THE GLAD EYE And Other Stories

By

Pub Date: Oct. 18th, 1984
Publisher: Michael Joseph--dist. by Merrimack (47 Pelham Rd., Salem, NH 03079)

Of the novelists who emerged in the Fifties and Sixties from Britain's Northern/working-class milieu--cf. Alan Sillitoe, David Storey--Barstow (A Kind of Loving, The Hidden Part) is perhaps the least ambitious or original; and these ten stories, like some of his novels, often verge on small-town soap opera. The longest piece, ""Rue,"" is a solid, spare, utterly predictable recycling of a familiar scenario: a prim, gentle, well-bred man (here, 53-year-old widower Jordan) attracted to--and ultimately victimized by--a tough, earthy woman who can't deal with kindness. ""The Middle of the Journey""--about a woman who finds out, after her husband's death, that he knew she'd been secretly unfaithful--is reminiscent of recent soaps by Norma Klein and Toby Stein.
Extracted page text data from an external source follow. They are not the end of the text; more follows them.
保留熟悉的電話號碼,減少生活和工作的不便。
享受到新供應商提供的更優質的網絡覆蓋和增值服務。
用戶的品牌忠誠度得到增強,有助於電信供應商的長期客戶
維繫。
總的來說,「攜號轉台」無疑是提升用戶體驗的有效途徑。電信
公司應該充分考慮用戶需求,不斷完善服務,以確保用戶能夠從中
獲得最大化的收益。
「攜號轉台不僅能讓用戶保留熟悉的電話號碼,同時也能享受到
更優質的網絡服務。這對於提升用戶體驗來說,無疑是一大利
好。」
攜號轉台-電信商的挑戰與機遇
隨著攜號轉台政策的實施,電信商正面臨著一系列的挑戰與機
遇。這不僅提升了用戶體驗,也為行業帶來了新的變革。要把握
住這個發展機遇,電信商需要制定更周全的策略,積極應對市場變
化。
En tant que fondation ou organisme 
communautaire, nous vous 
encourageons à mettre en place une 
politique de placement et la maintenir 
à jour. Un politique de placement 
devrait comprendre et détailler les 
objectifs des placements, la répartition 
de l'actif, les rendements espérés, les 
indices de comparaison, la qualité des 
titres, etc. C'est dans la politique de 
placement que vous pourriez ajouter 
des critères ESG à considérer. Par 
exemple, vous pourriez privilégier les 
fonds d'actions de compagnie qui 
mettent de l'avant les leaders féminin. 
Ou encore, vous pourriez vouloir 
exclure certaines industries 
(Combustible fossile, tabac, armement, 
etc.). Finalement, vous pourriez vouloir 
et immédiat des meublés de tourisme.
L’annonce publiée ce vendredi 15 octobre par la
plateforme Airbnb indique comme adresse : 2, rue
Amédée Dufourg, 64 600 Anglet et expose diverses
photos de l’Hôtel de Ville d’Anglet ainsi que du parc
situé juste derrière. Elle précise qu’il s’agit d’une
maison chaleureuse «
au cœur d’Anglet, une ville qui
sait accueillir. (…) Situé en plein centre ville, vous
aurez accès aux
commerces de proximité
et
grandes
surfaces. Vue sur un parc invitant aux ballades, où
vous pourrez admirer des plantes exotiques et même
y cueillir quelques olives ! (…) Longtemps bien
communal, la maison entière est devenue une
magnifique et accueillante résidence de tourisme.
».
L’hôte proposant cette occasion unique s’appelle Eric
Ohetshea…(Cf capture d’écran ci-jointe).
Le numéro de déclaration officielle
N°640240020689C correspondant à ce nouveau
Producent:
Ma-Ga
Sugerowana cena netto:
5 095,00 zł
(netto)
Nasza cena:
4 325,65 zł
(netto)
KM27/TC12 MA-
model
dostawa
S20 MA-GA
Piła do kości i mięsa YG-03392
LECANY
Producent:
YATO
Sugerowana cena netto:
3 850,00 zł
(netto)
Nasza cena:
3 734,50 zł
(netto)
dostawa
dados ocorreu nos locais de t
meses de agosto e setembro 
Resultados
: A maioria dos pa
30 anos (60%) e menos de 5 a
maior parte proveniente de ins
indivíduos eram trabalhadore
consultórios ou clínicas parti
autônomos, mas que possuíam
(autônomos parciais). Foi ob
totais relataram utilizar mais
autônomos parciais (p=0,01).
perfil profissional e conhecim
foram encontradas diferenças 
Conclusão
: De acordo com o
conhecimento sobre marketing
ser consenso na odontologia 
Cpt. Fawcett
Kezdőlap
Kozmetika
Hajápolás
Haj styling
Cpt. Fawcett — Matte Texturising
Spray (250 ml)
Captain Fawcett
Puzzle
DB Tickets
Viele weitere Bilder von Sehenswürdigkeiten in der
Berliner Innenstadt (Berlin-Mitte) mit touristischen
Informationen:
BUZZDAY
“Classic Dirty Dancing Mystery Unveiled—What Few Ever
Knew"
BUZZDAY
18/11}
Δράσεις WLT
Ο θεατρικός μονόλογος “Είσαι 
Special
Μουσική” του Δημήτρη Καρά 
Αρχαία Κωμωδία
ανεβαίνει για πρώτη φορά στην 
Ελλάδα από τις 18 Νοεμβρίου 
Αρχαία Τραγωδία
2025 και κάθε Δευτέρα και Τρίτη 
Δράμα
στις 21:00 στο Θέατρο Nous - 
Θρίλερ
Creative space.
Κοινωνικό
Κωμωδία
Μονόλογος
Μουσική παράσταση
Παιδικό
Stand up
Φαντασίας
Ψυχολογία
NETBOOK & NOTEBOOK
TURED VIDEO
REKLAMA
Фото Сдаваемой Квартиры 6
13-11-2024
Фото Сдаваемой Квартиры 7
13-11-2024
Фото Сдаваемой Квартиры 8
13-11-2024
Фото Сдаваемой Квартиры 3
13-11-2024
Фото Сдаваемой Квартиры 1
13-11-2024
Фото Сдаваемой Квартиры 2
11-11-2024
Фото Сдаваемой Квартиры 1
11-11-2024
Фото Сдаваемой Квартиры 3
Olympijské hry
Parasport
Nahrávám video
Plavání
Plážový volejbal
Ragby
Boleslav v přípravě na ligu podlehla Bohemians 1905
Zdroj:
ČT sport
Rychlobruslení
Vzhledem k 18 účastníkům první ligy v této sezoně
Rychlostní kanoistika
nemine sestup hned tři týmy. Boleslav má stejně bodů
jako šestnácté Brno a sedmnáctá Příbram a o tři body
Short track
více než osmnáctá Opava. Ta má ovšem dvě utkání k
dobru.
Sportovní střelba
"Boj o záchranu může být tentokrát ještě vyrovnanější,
Several other stories, too, involve adultery and sudden death--with sentimental contrivances. (""The Apples of Paradise,"" an acknowledged reworking of Thomas Hardy's ""Fellow Townsmen,"" adds irony but misses all of Hardy's bleak gravity.) And only slightly more distinctive are small character studies--of a garrulous stool-pigeon, an incorrigible philanderer, a fine middle-aged woman driven to a single burst of kleptomania. (""I am good. But how can I prove how good I am, unless I do something bad?"") Competent, leanly stylish, but rather thin and obvious stories, then--overshadowed, when it comes to North-of-England atmosphere, by the work of such recent writers as Pat Barker (Union Street, Blow Your House Down).